On to the fun rifts of the Indiana Highway, the stomp down Megadrive,
and chocolate at Balcony Pitch. This was the first time Nobby
and Andy had seen this part of the cave and they seemed fairly
impressed by it all. My light had failed completely so I skulked
along quite happily in the dark doing a sort of "Gollum from
the Lord of the Rings" impression. I have been interested
in visiting the Canyon for a long time and so, on returning to
Indiana Highway, we headed south along this impressive rift. By
looking at the floor it seems to be little visited, but this neglect
is totally unjustified from a Sporting Trip point of view. Stonking
rift, smooth floor, white walls, bats high up on the ceiling....
We eventually turned round, hungry for food and thirsty for beer.
The solution? Cheese Burgers and Gille's pies in the Lamb and
Fox. When we finally left the pub, I crawled contentedly into
my bivi-bag and crashed out in the carpark. After mild exam stress,
Draenen had fixed it for me. Ah yes.... Rock and memories intrinsically
entwined....
James Hooper
"Topologically, OFD's a great complexity," as the song goes but our only real trouble route finding was in getting to Penwyllt. It was my fault. I got distracted speaking French to a 48 year old hitch-hiker with no watch and one map (of the world), on his way to Ireland. He's trying to visit every country before turning 50. The sun was shining, my sterio played in the background, and I ignored Nobby's directions. Still we finally got there after driving round Neath for 30 minutes, and drinking tea in the Dragon shop for even longer. I negotiated a 7 o'clock callout with SWCC and we headed up to the entrance and on to Gnome Passage. Then on down Edward's Shortcut. Andy appeared far less scared than I was the first I did the traverses. It's been a long time since I last visited OFD and so I loved every minute of this trip, the interesting "puzzles," the huge variety of formations and passages.
We climbed down Maypole Inlet and dropped into the streamway.
It really is "Probably the best streamway in the country."
There was a fair amount of water but Nobby did a good job at keeping
dry. I didn't care. I had my ragged "wetsuit system"

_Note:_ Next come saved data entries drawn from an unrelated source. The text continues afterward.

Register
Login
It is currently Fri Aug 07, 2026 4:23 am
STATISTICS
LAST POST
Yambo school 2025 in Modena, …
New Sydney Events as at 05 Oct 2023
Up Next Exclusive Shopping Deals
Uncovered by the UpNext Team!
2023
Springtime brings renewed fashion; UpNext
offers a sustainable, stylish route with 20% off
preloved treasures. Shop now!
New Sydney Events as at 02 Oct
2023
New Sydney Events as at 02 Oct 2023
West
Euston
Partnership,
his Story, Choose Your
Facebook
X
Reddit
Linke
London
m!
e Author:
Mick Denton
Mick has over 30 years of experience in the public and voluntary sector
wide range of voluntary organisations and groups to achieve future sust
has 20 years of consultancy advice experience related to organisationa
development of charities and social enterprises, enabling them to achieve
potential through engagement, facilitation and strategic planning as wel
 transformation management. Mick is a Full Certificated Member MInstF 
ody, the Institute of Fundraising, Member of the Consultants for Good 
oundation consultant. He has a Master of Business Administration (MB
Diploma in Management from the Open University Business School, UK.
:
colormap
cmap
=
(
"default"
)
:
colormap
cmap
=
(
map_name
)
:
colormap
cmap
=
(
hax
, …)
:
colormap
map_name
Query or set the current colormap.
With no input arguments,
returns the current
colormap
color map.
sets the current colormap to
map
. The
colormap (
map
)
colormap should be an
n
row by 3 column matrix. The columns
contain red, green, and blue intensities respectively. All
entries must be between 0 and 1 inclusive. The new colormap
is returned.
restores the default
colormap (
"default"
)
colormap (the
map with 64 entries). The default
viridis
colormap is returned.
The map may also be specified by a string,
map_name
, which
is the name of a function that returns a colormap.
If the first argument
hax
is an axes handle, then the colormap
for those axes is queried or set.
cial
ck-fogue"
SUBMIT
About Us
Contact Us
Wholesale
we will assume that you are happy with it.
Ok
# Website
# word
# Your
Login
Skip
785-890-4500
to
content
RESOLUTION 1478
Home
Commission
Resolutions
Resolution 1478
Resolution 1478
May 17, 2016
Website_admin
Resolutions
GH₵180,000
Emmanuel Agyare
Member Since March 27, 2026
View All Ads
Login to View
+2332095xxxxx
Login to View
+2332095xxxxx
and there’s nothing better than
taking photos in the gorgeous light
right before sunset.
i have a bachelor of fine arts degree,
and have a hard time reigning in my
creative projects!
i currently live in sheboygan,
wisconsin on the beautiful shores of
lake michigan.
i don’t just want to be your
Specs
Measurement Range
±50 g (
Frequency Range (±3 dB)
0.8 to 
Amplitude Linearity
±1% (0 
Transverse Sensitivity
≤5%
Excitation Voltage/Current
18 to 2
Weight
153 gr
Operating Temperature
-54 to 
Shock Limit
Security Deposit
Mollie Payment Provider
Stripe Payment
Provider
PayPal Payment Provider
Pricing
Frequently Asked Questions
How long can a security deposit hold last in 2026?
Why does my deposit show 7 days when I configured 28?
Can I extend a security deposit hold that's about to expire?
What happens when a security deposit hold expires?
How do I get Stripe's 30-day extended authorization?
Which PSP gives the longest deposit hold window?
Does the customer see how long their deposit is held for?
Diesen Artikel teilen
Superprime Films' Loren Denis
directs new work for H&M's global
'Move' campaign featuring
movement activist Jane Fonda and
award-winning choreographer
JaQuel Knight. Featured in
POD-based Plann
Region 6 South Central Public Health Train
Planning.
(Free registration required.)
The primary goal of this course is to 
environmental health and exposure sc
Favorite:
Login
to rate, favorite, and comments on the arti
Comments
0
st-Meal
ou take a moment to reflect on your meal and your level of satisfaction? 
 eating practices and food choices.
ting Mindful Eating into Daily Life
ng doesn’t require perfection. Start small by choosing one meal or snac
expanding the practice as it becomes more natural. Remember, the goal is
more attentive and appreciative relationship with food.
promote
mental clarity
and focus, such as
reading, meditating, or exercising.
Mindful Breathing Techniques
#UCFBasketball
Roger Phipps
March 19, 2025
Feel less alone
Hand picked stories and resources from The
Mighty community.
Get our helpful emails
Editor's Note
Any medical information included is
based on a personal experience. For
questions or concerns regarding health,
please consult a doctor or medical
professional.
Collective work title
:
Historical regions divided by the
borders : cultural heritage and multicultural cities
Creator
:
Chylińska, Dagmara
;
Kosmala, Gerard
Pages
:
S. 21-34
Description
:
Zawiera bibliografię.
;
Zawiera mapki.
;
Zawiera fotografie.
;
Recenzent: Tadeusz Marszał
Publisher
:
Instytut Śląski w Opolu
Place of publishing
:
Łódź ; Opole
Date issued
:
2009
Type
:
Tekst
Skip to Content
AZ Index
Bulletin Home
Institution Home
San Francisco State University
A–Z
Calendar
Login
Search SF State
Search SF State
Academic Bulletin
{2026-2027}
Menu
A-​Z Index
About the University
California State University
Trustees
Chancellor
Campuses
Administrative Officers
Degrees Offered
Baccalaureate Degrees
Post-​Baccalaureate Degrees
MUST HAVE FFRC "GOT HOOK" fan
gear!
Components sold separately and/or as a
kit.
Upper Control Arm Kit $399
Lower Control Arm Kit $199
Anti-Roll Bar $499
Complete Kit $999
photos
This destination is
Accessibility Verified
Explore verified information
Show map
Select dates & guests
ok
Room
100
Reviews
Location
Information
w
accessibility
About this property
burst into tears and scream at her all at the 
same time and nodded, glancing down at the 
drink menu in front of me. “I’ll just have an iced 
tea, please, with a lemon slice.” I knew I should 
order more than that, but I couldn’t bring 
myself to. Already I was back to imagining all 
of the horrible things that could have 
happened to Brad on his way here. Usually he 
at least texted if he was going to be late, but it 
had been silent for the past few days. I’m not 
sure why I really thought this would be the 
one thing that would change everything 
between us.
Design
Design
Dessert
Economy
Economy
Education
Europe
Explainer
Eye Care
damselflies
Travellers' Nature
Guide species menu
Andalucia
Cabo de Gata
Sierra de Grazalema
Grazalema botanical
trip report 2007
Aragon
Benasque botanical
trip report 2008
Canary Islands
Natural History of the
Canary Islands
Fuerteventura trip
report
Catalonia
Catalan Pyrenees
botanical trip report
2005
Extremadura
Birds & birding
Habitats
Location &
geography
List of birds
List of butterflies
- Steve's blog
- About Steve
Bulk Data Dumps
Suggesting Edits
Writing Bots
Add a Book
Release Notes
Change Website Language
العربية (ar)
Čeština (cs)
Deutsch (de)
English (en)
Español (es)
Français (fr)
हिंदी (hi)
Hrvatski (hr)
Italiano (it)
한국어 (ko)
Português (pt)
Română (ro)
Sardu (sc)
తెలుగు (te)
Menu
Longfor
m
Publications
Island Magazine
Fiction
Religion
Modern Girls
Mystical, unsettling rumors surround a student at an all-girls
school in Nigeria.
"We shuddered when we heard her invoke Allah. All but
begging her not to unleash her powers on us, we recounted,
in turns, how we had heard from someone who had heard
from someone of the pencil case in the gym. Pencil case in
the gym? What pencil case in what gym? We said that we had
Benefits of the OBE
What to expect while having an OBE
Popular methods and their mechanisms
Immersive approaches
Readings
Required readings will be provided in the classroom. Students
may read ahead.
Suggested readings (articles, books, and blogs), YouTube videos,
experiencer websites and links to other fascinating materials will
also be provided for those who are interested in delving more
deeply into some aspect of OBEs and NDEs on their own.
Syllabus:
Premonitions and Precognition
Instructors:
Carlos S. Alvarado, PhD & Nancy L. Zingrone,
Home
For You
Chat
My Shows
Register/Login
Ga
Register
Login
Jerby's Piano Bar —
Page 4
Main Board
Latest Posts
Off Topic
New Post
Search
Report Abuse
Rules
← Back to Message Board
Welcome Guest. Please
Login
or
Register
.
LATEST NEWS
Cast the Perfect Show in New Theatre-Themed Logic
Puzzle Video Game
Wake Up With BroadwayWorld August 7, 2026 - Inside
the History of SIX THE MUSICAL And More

on. I didn't plan on disappearing completely underwater though,
in one of the deep pools. We eventually climbed up into the great
Oxbow and along to OFD 1.5 before stopping for chocolate. Our
callout approached so we allowed ten minutes for route finding
cockups on the way out. It wasn't necessary. We sped out via Salubrious
passage and before long were basking in the evening sunshine.
Back for showers at the SWCC, pizzas in Abergavenny, and a soft
bed in Oxford. If only route finding from Penwyllt to Oxford were
as easy....
James Hooper.
Lost: Fisma generator plus headset, leant somewhat randomly on the Yorkshire 'farewell to Urs' meet. Please contact (contract?) CJD.
Found: Underwear, blue, thermal. See Seedy for details.